Non, je ne crois pas. Être clandestin, c’est “ne pas avoir la permission de…”. C’est juste la simple question de savoir qui a le droit de faire et qui n’a pas le droit de faire, qui a le droit d’exister et qui n’a pas le droit d’exister. Le droit “d’être”, c’est le plus important !


Votre personnage est-il seulement une voix sans corps ?


Il pourrait l’être. Il pourrait être une voix qui crie enfermée dans un fourgon de police et que l’on entendrait de la rue sans le voir. Il est un personnage dont l’existence n’est pas certaine.


Y a-t-il une part de clandestin en chacun de nous ?


Tout être humain est un fugitif qui court sans cesse tous les jours. Tout être humain est un clandestin quelque part. Pour moi, le grand problème, c’est que l’on ne devrait avoir un nom qu’au moment de mourir. Si l’on vous donne un nom à la naissance, comment savoir si ce nom va correspondre à la vie que vous allez mener. C’est comme une étiquette que l’on vous colle sans savoir, juste pour vous repérer et vous gérer, un peu comme pour une bête que l’on marque dans un élevage. Ce nom n’a rien à voir avec ce que je suis réellement, avec ce que je vais devenir. Au Congo, quand on vous donne un nom, on dit que “vous êtes votre nom” et cela me pose énormément de problèmes car moi, je sais que je ne suis pas ce nom. Mon nom est l’histoire de celui qui, le premier, a porté ce nom.


Quelle est la situation du théâtre au Congo?


Il y a des régions où se jouaient depuis des siècles des formes traditionnelles de théâtre à travers des rituels, des formes de théâtre de guérison, des récits de griots, des contes que l’on se raconte au coin du feu. Dans ces régions, il suffit qu’un artiste arrive, quelle que soit sa pratique, pour que les gens se réunissent autour de lui. Mais Brazzaville est un cas particulier car cette ville est une création des colonisateurs français. Il n’y avait rien, c’était la brousse. Dans notre capitale, le théâtre est arrivé avec cette colonisation. Il y a donc un public, mais c’est un public très volatil qu’il faut sans cesse aller chercher, qu’il faut sans cesse concerner. Bien sûr, les périodes de troubles ou de guerres nous font perdre à chaque fois le lien qui a été si dur à créer. En ce qui me concerne plus particulièrement, je dois tout créer, en particulier un festival de théâtre, en espérant que les pouvoirs publics s’intéresseront à nous. Nous avons aussi un rôle de formateur car il n’existe pas d’écoles de théâtre.

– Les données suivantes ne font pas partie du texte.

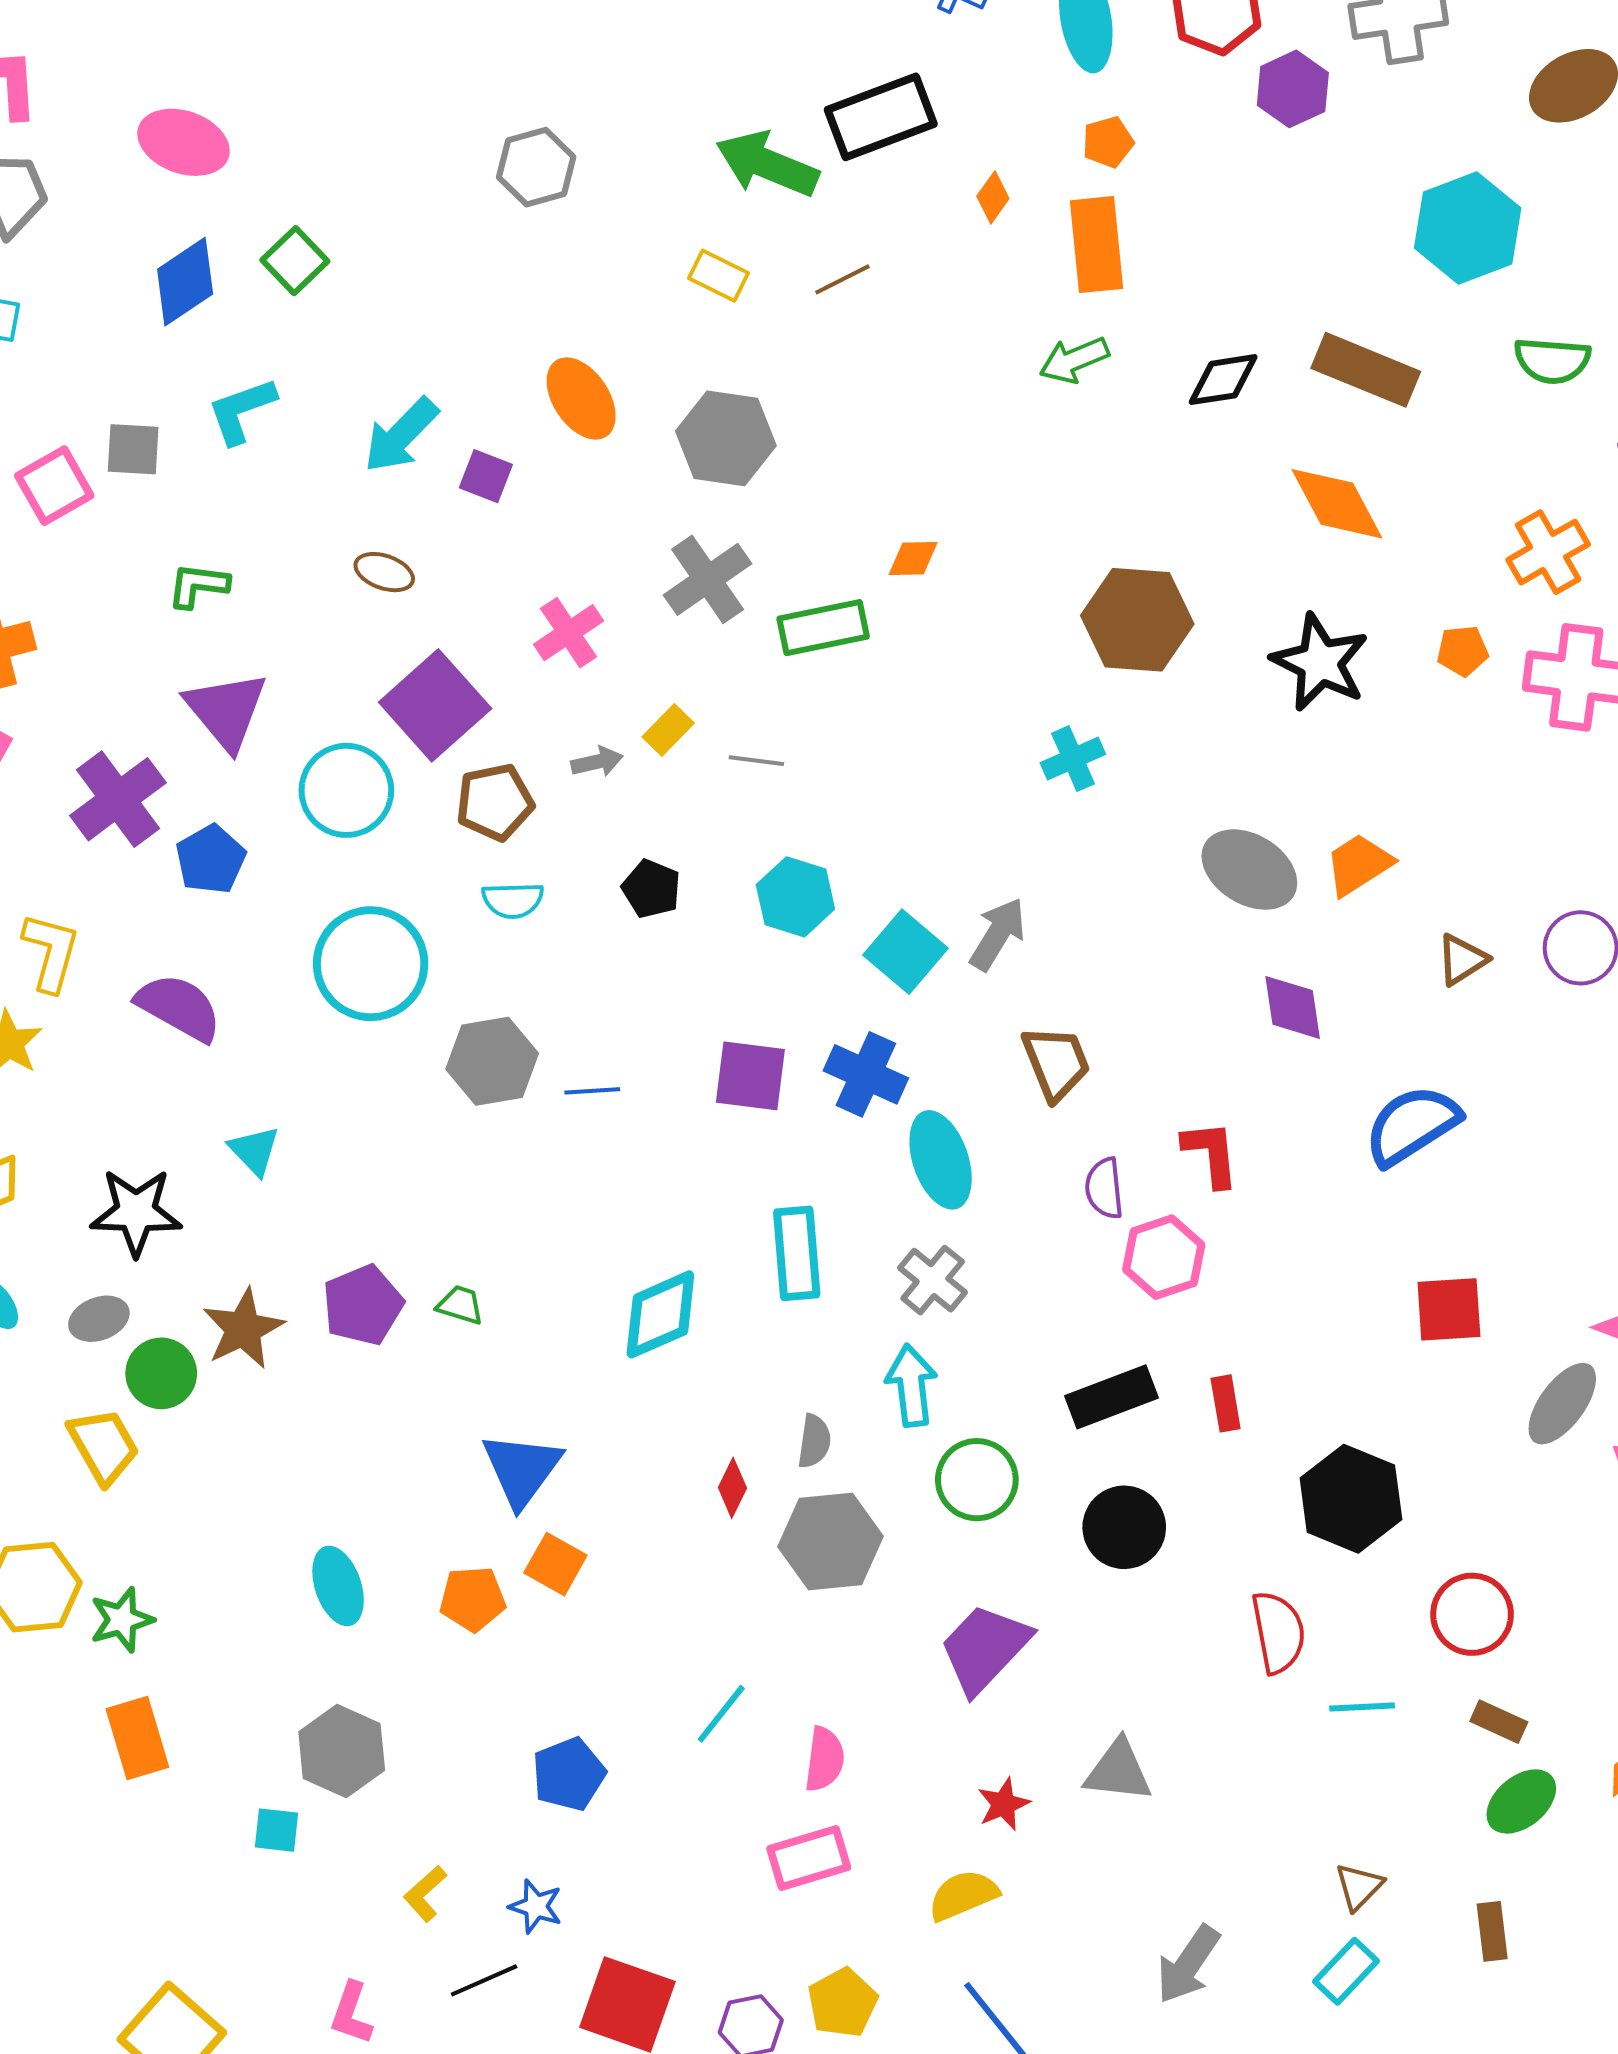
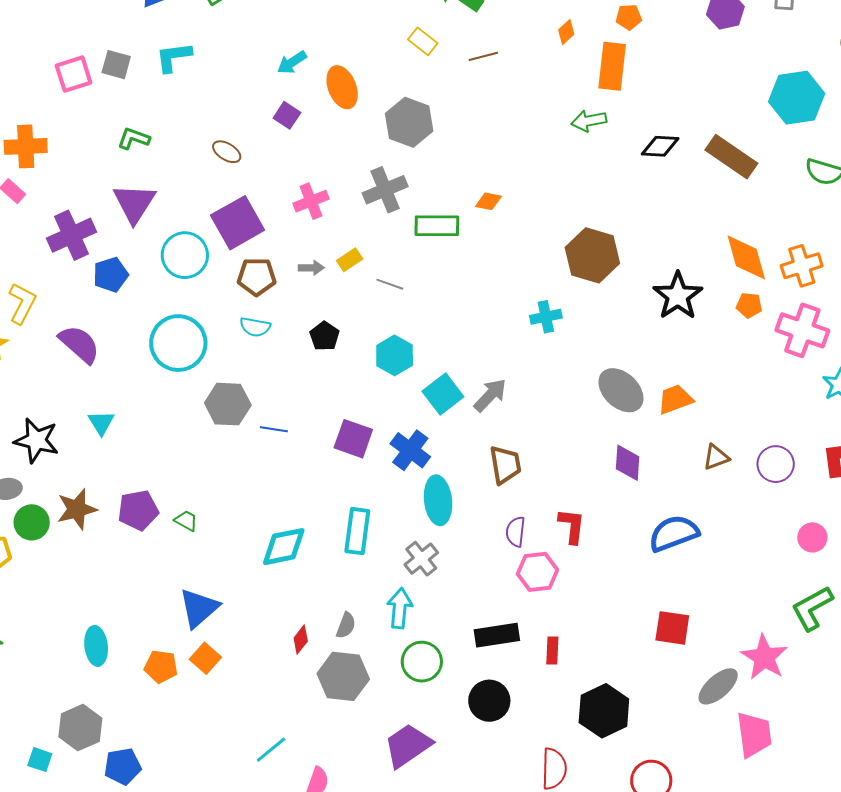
cyan arrow: (401, 435) -> (292, 62), moved, size x0.7
orange diamond: (1337, 504) -> (746, 257), moved
blue pentagon: (569, 1774) -> (123, 766), moved

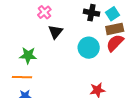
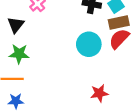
black triangle: (55, 32) -> (16, 25), moved

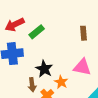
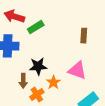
red arrow: (15, 25) -> (14, 16), turned 36
black star: (44, 69) -> (38, 66), turned 30

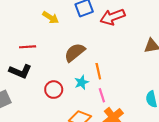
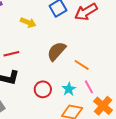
orange line: (98, 71) -> (82, 65), turned -35
cyan star: (82, 82) -> (69, 89), moved

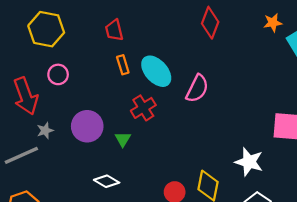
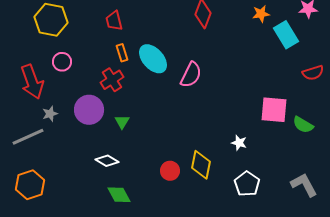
red cross: (143, 108) -> (112, 80), moved
white star: (249, 162) -> (239, 143), size x0.6

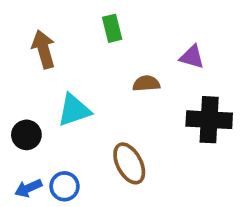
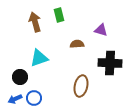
brown arrow: (44, 49) -> (35, 22), moved
black circle: (26, 135) -> (20, 77), moved
brown ellipse: (129, 163) -> (81, 86), moved, turned 40

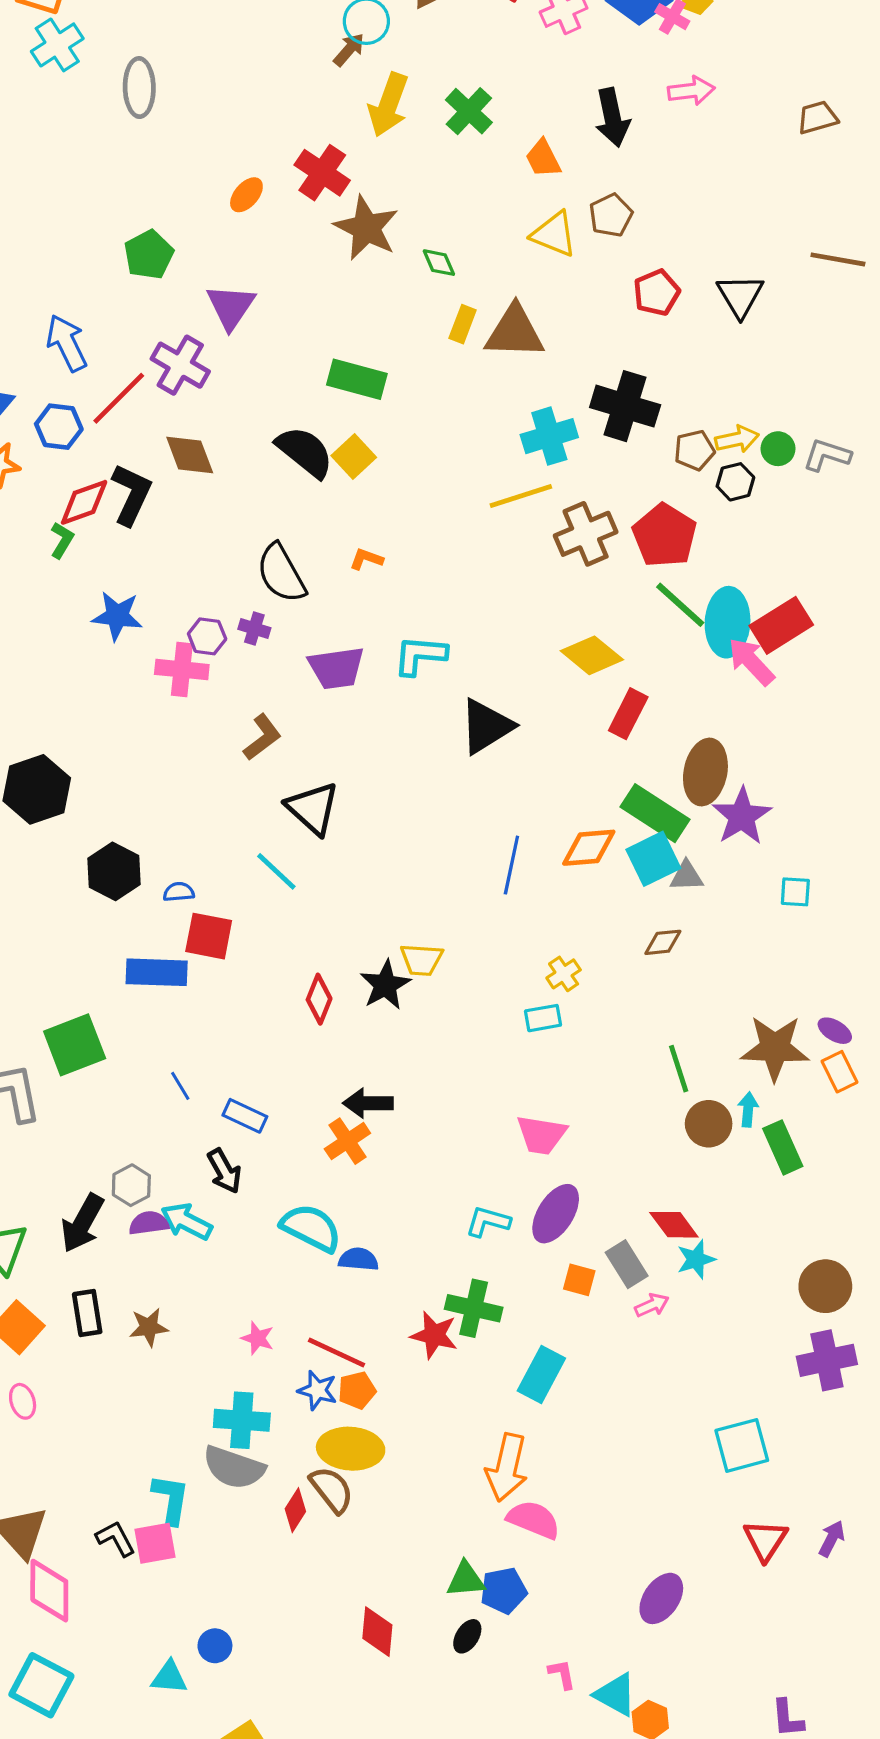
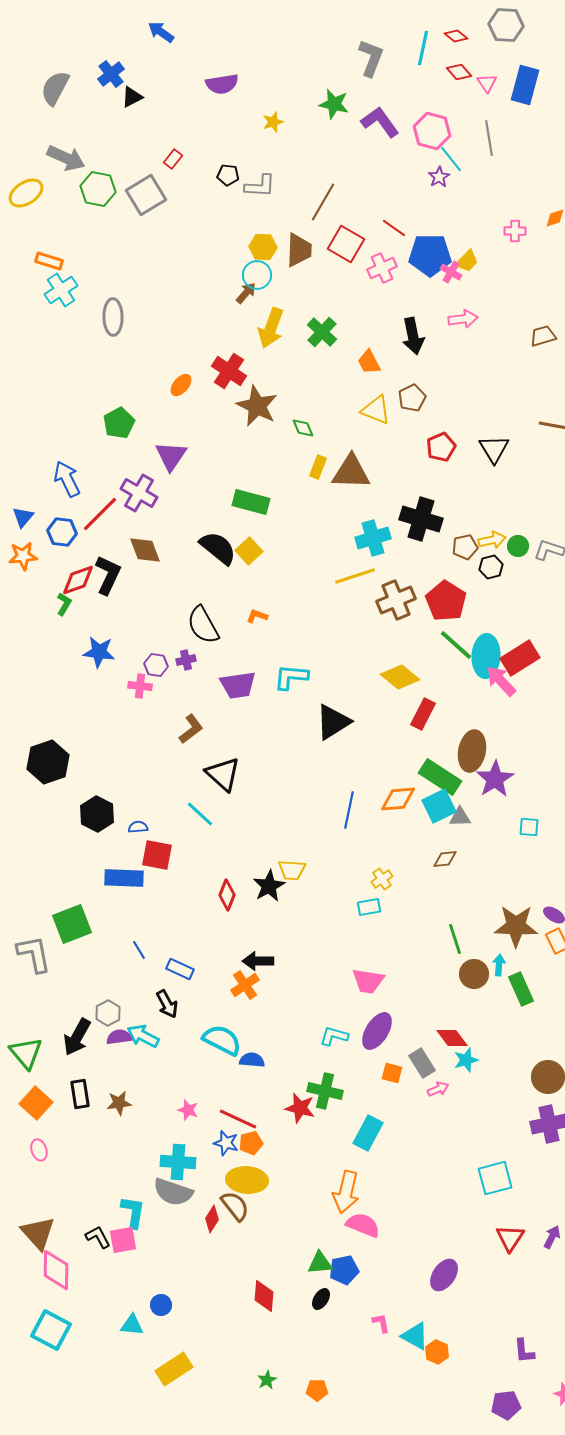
purple cross: (254, 628) -> (186, 660), turned -30
pink cross: (182, 669) -> (140, 686), size x0.7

À part le théâtre, quelles sont les autres traces de la colonisation ?


La langue bien sûr. Il reste surtout des traces liées au fait que Brazzaville était la capitale du grand ensemble de l’Afrique équatoriale française. Ce qui nous reste aussi, c’est la séparation que les Français ont établie géographiquement, à l’intérieur même de la ville, entre les ethnies qui composent notre pays.


L’idée de frontière est-elle aussi vive au Congo qu’elle l’est en France et plus généralement en Europe?


Nous avons vraiment cette idée à cause du fleuve Congo qui sépare Brazzaville et Kinshasa, alors que nous parlons les mêmes langues. Nous pouvons attendre des heures pour passer d’une rive à l’autre, alors que nous n’avons pas de passeport et qu’il faut cinq minutes pour traverser en bateau. On nous a imposé cette frontière, et maintenant elle est dans nos têtes. On peut facilement s’injurier en se traitant de Congolais ou de Zaïrois.


Est-ce que venir à Avignon est important pour vous ?


Très important, car je peux faire entendre ce que j’ai à dire à un plus grand public, qui ne me connaît sans doute pas. C’est comme si l’on me donnait un mégaphone pour me faire entendre.